[Sigia-l] search results and thesauri

Sat May 25 01:43:12 EDT 2002

"Andrew McNaughton" wrote:

> It's not a question of audience, it's a question of scale and accuracy.

While Tal's system would generally work for the criteria he outlined, once
the result sets reach large numbers (or zero), another strategy may be of
use.

Fortunately there's a way to perform arbitrary set operations on clusters of
taxonomic terms or keywords *without* having the database to do any search
until the user is satisfied with his criteria.
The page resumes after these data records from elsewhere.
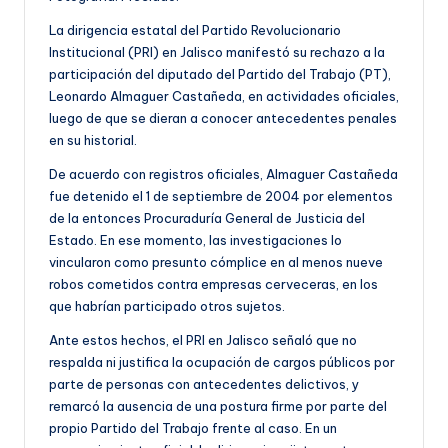
La dirigencia estatal del Partido Revolucionario
Institucional (PRI) en Jalisco manifestó su rechazo a la
participación del diputado del Partido del Trabajo (PT),
Leonardo Almaguer Castañeda, en actividades oficiales,
luego de que se dieran a conocer antecedentes penales
en su historial.
De acuerdo con registros oficiales, Almaguer Castañeda
fue detenido el 1 de septiembre de 2004 por elementos
de la entonces Procuraduría General de Justicia del
Estado. En ese momento, las investigaciones lo
vincularon como presunto cómplice en al menos nueve
robos cometidos contra empresas cerveceras, en los
que habrían participado otros sujetos.
Ante estos hechos, el PRI en Jalisco señaló que no
respalda ni justifica la ocupación de cargos públicos por
parte de personas con antecedentes delictivos, y
remarcó la ausencia de una postura firme por parte del
propio Partido del Trabajo frente al caso. En un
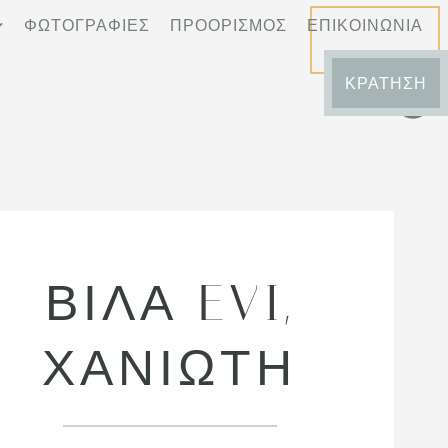
ΦΩΤΟΓΡΑΦΊΕΣ
ΠΡΟΟΡΙΣΜΌΣ
ΕΠΙΚΟΙΝΩΝΊΑ
ΚΡΆΤΗΣΗ
ΒΊΛΑ EVI,
ΧΑΝΙΏΤΗ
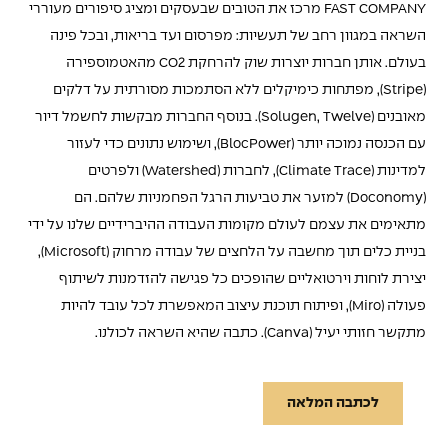
FAST COMPANY מרכז את הטובים שבעסקים ומציג סיפורים מעוררי
השראה במגוון רחב של תעשיות: מפרסום ועד בריאות, ובכל פינה
בעולם. אותן חברות יוצרות שוק להרחקת CO2 מהאטמוספירה
(Stripe), מפתחות כימיקלים ללא הסתמכות מסורתית על דלקים
מאובנים (Solugen, Twelve). בנוסף החברות מבקשות לחשמל דיור
עם הכנסה נמוכה יותר (BlocPower), ושימוש נתונים כדי לעזור
למדינות (Climate Trace), לחברות (Watershed) ולפרטים
(Doconomy) למזער את טביעות הרגל הפחמניות שלהם. הם
מתאימים את עצמם לעולם מקומות העבודה ההיברידיים שלנו על ידי
בניית כלים תוך מחשבה על הלחצים של עבודה מרחוק (Microsoft),
יצירת לוחות וירטואליים שהופכים כל פגישה להזדמנות לשיתוף
פעולה (Miro), ופיתוח תוכנת עיצוב המאפשרת לכל עובד להיות
מתקשר חזותי יעיל (Canva). כתבה שהיא השראה לכולנו.
לכתבה המלאה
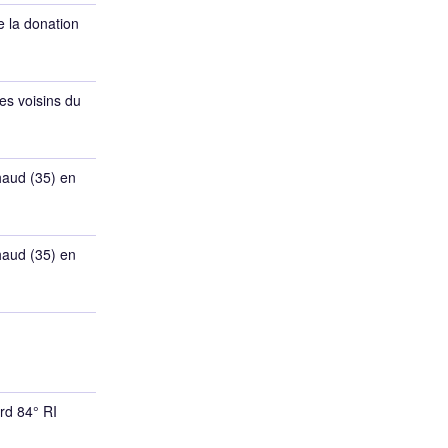
e la donation
es voisins du
haud (35) en
haud (35) en
rd 84° RI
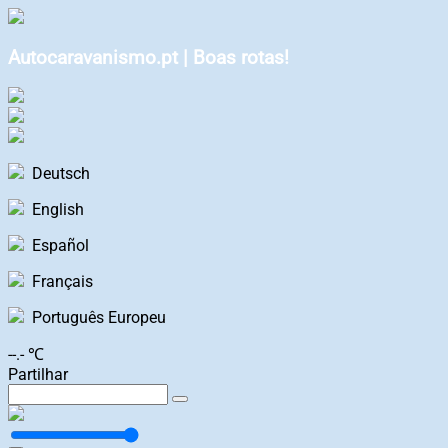
Autocaravanismo.pt | Boas rotas!
Deutsch
English
Español
Français
Português Europeu
--.- ℃
Partilhar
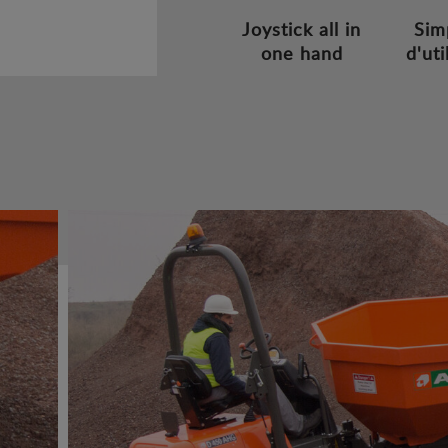
Joystick all in
Sim
one hand
d'uti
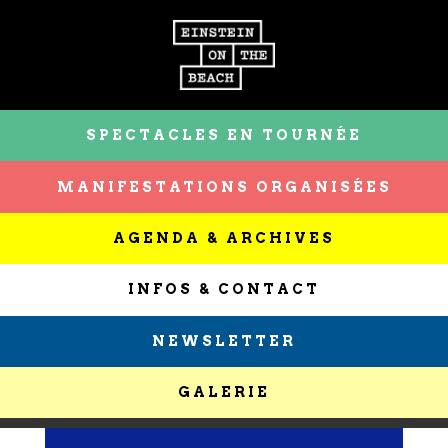
SPECTACLES EN TOURNÉE
MANIFESTATIONS ORGANISÉES
AGENDA & ARCHIVES
INFOS & CONTACT
NEWSLETTER
GALERIE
In other words, if the user sees that a search on 'word_1' would produce a
million records, it's probably not going to be very useful. So why do the
search to begin with, wasting the user's time, taxing the server/DB and
clogging the network?

At that point, the application should be set to offer 'related' words, each
indicating how many results it would produce. The user can then AND/OR these
words and immediately see the size of the resulting set, hopefully
approaching a reasonable, small number.

Sets are pre-calculated and thus set operations are instantaneous, requiring
zero search of actual records. Once a small number is reached, a button
would perform the actual search across records.

This way, there's a single trip to the database, a single search, no
irrelevant result sets being shuffled over the network to the user, no
multiple waits for searches, and the user quickly and continuously sees the
impact of choosing/combining words on the result set.

Actually, if the user can drill down and perform Boolean operations on Tal's
taxonomy list, with each operation quickly indicating the size of the result
set (without doing the actual record search until the last choice), that
would solve one aspect of the problem.

Best,

Ziya